Naproxen (NAP) is a nonsteroidal anti-inflammatory drug which has been widely used and frequently detected in water environments. This study investigated the NAP degradation in the chlorination and UV/chlorine disinfection processes, which usually acted as the last barriers for water treatment. The results showed that both chlorination and UV/chlorine disinfection could remove NAP effectively. At various chlorine dosages (0.1~0.5 mM), the contributions of chlorination and reactive radicals to the degradation of NAP in the UV/chlorine process were calculated to be 50.5~56.9% and 43.1~49.5%, respectively. However, the reactive radicals dominated in NAP degradation in alkaline solutions, while chlorination dominated in acidic conditions. The HCO3 (10~50 mM) slightly inhibited, Cl (10~50 mM) gradually promoted, and HA (1~5 mg/L) significantly reduced NAP degradation by UV/chlorine process.
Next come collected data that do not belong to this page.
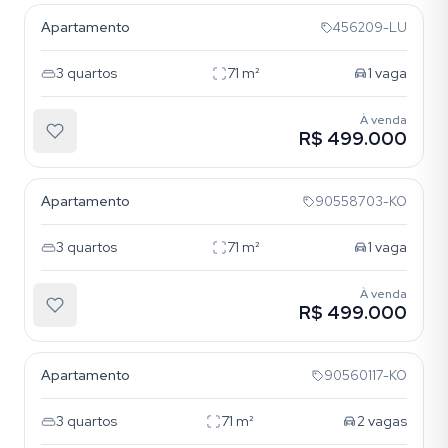
Apartamento
456209-LU
3
quartos
71
m²
1
vaga
À venda
R$ 499.000
Cavalhada
Apartamento
90558703-KO
3
quartos
71
m²
1
vaga
À venda
R$ 499.000
Cavalhada
Apartamento
90560117-KO
3
quartos
71
m²
2
vagas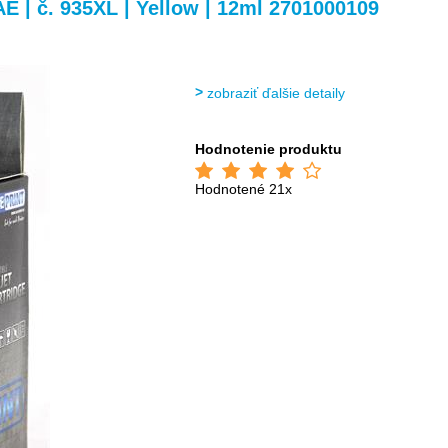
>
>
 | č. 935XL | Yellow | 12ml 2701000109
zobraziť ďalšie detaily
Hodnotenie produktu
Hodnotené 21x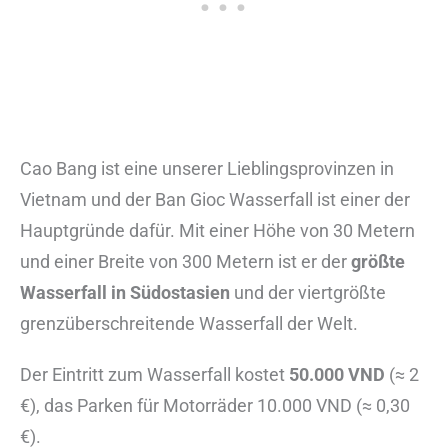
Cao Bang ist eine unserer Lieblingsprovinzen in
Vietnam und der Ban Gioc Wasserfall ist einer der
Hauptgründe dafür. Mit einer Höhe von 30 Metern
und einer Breite von 300 Metern ist er der
größte
Wasserfall in Südostasien
und der viertgrößte
grenzüberschreitende Wasserfall der Welt.
Der Eintritt zum Wasserfall kostet
50.000 VND
(≈ 2
€), das Parken für Motorräder 10.000 VND (≈ 0,30
€).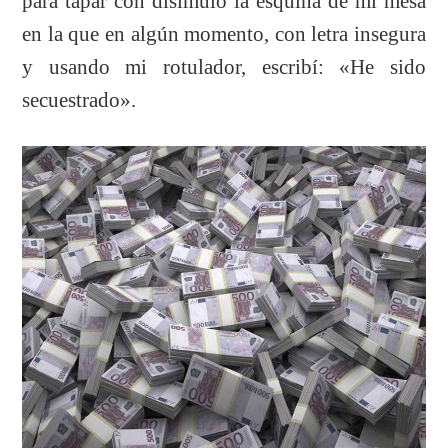
para tapar con disimulo la esquina de mi mesa
en la que en algún momento, con letra insegura
y usando mi rotulador, escribí: «He sido
secuestrado».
The degradation intermediates and products were obtained via high-performance liquid chromatography with QE-MS/MS; NAP was degraded by demethylation, acetylation, and dicarboxylic acid pathways during the chlorination and UV/chlorination processes.

Keywords

Naproxen Chlorination UV/chlorine disinfection Kinetics Degradation products 

Notes

Funding information

This work was supported by the National Nature Science Foundation of China (51578066 and 51608036) and the Fundamental Research Funds for the Central Universities (No. 2015ZCQ-HJ-02).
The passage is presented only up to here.